Türkiye’de Ensar Muhacir İlişkisi
SSCB’nin dağılması ve aradan kalkan demir perde Kafkasya için büyük bir fırsattı. Yüzlerce sene aradan sonra sürgün edilen halklara dönüş kapısı açılmış, Kafkas cumhuriyetlerine ise yeni ve güçlü bir ekonomi oluşturma imkanı doğmuştu. Fakat süreç, iç ve dış etkenler yüzünden iyi yönetilemedi, fırsatlar değerlendirilemedi. Bu durum bugün Kafkasya cumhuriyetlerinin federal merkez desteğiyle ayakta duran zayıf bölgeler olarak anılmasına sebep oluyor. Halbuki 150 yıl önce Kafkasya’dan dedelerimiz sürgün edilirken kendine yetebilen ekonomisiyle Asya-Avrupa ticaretinde önemli bir köprüydü Kafkasya. Hatta, Kafkasya’ya gelerek dedelerimizi sürgün eden işgalci Rusların sözlerine bakılırsa zengin bir “vatan”dı.
Ama olan oldu ve bölgeyi sarsan savaş ideoloji tartışmalarını da zaman içinde tetikleyerek gelişmeye başlayan bölgeyi derinden etkiledi. İnsanlar ve bölge cumhuriyetleri artık Moskova’dan gelecek maddi desteğe muhtaç halde. Yeni sürgün ve göçler yaşandı. Ekonomi yerel oligarşiye teslim edildi. Bağımsızlığın ana şartı olan güçlü ve bağımsız ekonomi toz duman oldu. Genç nesiller iş bulamaz hale geldi ve eğitimden yoksun kaldı.

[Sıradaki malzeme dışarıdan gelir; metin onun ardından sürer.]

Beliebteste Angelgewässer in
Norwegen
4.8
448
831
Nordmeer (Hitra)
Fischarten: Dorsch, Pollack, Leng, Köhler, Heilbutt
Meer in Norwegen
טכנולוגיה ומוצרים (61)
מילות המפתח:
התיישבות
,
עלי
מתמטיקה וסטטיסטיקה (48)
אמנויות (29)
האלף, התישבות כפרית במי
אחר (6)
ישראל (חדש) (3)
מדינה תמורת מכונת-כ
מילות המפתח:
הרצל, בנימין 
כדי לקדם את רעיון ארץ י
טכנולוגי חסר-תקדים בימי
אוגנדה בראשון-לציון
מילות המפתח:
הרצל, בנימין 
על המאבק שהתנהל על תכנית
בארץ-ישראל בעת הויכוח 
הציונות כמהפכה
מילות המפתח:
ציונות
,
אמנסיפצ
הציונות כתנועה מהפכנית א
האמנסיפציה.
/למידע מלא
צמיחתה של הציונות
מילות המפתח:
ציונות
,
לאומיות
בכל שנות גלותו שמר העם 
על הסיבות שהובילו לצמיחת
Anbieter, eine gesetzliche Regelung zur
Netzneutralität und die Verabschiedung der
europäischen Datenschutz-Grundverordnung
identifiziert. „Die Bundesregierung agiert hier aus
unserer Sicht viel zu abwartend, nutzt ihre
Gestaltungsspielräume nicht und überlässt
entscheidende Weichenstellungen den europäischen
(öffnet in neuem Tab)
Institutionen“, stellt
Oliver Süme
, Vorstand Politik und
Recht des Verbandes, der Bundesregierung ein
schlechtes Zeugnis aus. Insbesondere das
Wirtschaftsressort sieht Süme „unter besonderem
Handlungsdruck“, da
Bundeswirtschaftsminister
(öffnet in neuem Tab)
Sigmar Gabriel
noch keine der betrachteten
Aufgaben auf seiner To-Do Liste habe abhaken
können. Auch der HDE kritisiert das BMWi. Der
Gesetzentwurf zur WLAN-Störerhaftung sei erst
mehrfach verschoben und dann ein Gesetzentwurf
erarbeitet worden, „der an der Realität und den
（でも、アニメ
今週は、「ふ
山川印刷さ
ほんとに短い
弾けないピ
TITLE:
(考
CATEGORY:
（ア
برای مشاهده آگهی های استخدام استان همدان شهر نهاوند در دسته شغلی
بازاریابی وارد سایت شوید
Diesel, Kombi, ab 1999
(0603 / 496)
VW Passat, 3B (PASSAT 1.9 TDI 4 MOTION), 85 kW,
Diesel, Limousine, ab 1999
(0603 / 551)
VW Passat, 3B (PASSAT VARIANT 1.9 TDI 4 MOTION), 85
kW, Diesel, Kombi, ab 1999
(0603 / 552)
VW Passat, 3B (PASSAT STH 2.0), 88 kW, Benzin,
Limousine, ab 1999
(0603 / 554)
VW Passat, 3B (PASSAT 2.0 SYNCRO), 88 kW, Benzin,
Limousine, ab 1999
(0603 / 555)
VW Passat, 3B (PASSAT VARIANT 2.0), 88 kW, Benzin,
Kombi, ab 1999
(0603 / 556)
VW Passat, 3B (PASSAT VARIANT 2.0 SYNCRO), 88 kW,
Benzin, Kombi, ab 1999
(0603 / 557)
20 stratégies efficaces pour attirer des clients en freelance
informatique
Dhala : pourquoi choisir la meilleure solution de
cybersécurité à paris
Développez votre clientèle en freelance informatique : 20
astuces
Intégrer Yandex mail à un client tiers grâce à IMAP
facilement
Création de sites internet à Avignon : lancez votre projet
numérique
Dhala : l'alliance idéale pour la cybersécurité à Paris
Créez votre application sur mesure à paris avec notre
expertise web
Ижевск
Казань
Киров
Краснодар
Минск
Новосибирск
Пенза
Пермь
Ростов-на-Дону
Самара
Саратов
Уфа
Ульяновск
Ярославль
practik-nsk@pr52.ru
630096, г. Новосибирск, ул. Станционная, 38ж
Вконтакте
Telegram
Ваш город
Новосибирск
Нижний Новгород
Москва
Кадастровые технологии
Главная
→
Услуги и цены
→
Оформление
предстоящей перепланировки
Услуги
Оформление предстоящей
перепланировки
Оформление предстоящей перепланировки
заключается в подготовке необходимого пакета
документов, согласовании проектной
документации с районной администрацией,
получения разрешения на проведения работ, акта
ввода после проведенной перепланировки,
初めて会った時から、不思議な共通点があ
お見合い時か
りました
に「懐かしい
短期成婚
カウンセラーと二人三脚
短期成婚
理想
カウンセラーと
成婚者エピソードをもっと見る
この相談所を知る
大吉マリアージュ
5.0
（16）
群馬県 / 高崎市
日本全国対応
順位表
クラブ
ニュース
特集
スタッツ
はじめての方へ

Bunun suçlusu tabi ki Rusya. Peki bizim hiç mi suçumuz yok? Bu soruyu kendimize sorduğumuzda bu suça ortak olduğumuzu göreceğiz. Ancak bunu kendimize sormamızı engelleyen bencilliğimiz özeleşiri yapmamızı dahi engelliyor…
Son 20 senede Türkiye’ye hem Kafkasya’dan hem Orta Doğu’dan gelen muhacirler oldu. Türkiye devlet olarak kabul ettiği bu muhacirlere sınıf, ırk ve geldikleri ülke gibi kriterlere bakarak çeşitli imkanlar sundu. Kafkasya diasporasının en kalabalık olduğu Türkiye’de Kafkasyalı muhacirlerin zaman zaman sahipsiz kaldığı maalesef bir gerçek. Muhtemelen sokakta aç kalan olmamıştır. Ancak en büyük sorunları sosyalleşme olan muhacirlerin hayatını kolaylaştıracak adımların diaspora tarafından atılmadığını da görüyoruz. Ev ve iş bulmakta hatta hastane ve tedavi gibi acil sorunlarda hızla örgütlenebilen diaspora nedense bütün çalışmalarını bununla sınırladı. Sonuçta ilk dönemlerinde ilgi gören muhacirler zamanla çözülmeyen sorunlarıyla tek başlarına boğuşmak zorunda kaldılar.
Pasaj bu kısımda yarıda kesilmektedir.